WPB: Vietnam significantly increased its bitumen imports from the Middle East last year, driven by more attractive pricing compared to shipments from Asian suppliers. The overall volume of imports experienced year-on-year growth, largely supported by rising demand from incomplete infrastructure projects.
As a country that primarily relies on foreign sources for road construction materials, Vietnam imported approximately 1.14 million tons of bitumen in the previous year, marking a 10% increase compared to 1.04 million tons the year before, according to trade data. The volume of bitumen imported specifically from the Middle East reached 382,000 tons, reflecting an impressive 49% rise compared to the prior year.
The expansion in import volumes was closely linked to the surge in ongoing infrastructure projects, particularly highway construction, which intensified in the latter half of the year. However, some industry insiders emphasized that price competitiveness played a crucial role in determining trade flows and sourcing preferences.
“The pricing environment is the primary factor influencing where imports originate,” stated a Vietnamese importer.

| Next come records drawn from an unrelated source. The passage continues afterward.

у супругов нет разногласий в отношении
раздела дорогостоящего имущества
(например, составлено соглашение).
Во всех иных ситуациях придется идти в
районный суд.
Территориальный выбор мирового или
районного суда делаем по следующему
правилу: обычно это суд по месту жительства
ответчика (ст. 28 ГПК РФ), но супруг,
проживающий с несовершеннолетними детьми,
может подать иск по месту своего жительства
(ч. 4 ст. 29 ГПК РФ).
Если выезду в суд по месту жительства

Throughout the year, bulk bitumen shipments from Iran were consistently priced at a discount of around $131 per ton compared to Singapore’s benchmark ABX 1 bitumen prices. The gap became even more pronounced between August and October, when supply shortages caused by production reductions pushed Singapore’s seaborne prices higher, leading to Middle East cargoes being traded at discounts ranging from $160 to $180 per ton. Meanwhile, shipping costs for transporting bitumen from the Middle East to Vietnam were estimated at $120 per ton, according to market sources.

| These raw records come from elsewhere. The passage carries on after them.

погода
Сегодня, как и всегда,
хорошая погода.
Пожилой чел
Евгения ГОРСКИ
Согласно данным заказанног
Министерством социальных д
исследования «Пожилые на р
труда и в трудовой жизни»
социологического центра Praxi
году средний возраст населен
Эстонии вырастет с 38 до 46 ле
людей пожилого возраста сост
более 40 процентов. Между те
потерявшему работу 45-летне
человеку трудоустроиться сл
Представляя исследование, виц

However, Vietnam’s prolonged adverse weather conditions suppressed demand during most of the year, particularly until the final quarter, preventing domestic prices from increasing. This situation further encouraged local buyers to seek more affordable Middle Eastern cargoes instead of higher-priced alternatives from other regions.

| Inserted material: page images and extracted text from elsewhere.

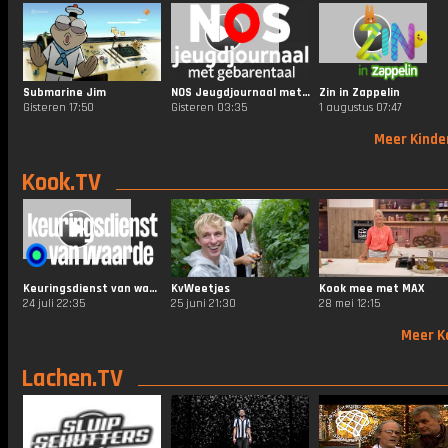
Submarine Jim
NOS Jeugdjournaal met Gebarentaal
Zin in Zappelin
Gisteren 17:50
Gisteren 03:35
1 augustus 07:47
Meer Kinde
Kook.TV
Keuringsdienst van waarde
KvWeetjes
Kook mee met MAX
24 juli 22:35
25 juni 21:30
28 mei 12:15
Meer K
Lachen.TV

According to an importer, buyers only turned to suppliers from other Asian countries when specific material specifications were required, otherwise, there was little incentive to import from elsewhere.
Trade data revealed that imports from Singapore totaled 383,000 tons, reflecting a 13% increasefrom the previous year. In contrast, shipments from China and South Korea experienced sharp declines, falling by 44% and 60%, respectively.
Higher seaborne prices and elevated freight costs from both China and South Korea further discouraged Vietnamese buyers from sourcing bitumen from these markets, industry participants noted.
Looking ahead to 2025, expectations remain optimistic, with bitumen demand projected to remain steady to strong, driven by the continuation of infrastructure development. Import volumes are expected to range between 1 million and 1.3 million tons.
Additionally, the faster allocation of project funds has facilitated a smoother financial flow for contractors, enabling them to accelerate road construction.